=== Listed records ===

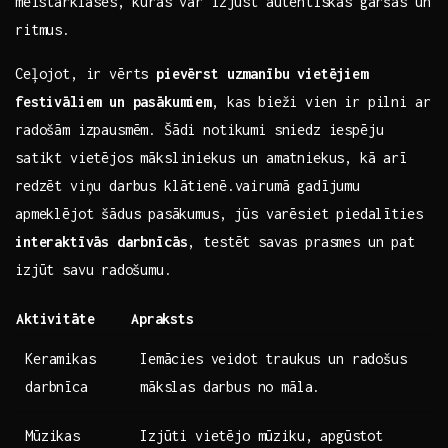
⁢meistarklases,‌ kurās var izjust autentiskās garšas un​
ritmus.
Ceļojot,‌ ir vērts‌
pievērst uzmanību vietējiem
festivāliem un pasākumiem
, kas bieži vien ir pilni⁤ ar
radošām izpausmēm. Šādi notikumi sniedz iespēju
satikt vietējos māksliniekus un amatniekus, kā arī
redzēt viņu darbus klātienē.vairumā gadījumu
apmeklējot ‍šādus ⁤pasākumus, jūs varēsiet​ piedalīties
interaktīvās darbnīcās
, testēt savas prasmes un pat
izjūt savu ⁢radošumu. ⁣ ‍
Aktivitāte
Apraksts
Keramikas
Iemācies veidot traukus un radošus
darbnīca
mākslas darbus no māla.
Mūzikas
Izjūti vietējo mūziku,⁣ apgūstot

===

About this exercise | All the records need to be set down word for word, with the images left out.

Solution for this exercise |
⁢meistarklases,‌ kurās var izjust autentiskās garšas un​
ritmus.
Ceļojot,‌ ir vērts‌
pievērst uzmanību vietējiem
festivāliem un pasākumiem
, kas bieži vien ir pilni⁤ ar
radošām izpausmēm. Šādi notikumi sniedz iespēju
satikt vietējos māksliniekus un amatniekus, kā arī
redzēt viņu darbus klātienē.vairumā gadījumu
apmeklējot ‍šādus ⁤pasākumus, jūs varēsiet​ piedalīties
interaktīvās darbnīcās
, testēt savas prasmes un pat
izjūt savu ⁢radošumu. ⁣ ‍
Aktivitāte
Apraksts
Keramikas
Iemācies veidot traukus un radošus
darbnīca
mākslas darbus no māla.
Mūzikas
Izjūti vietējo mūziku,⁣ apgūstot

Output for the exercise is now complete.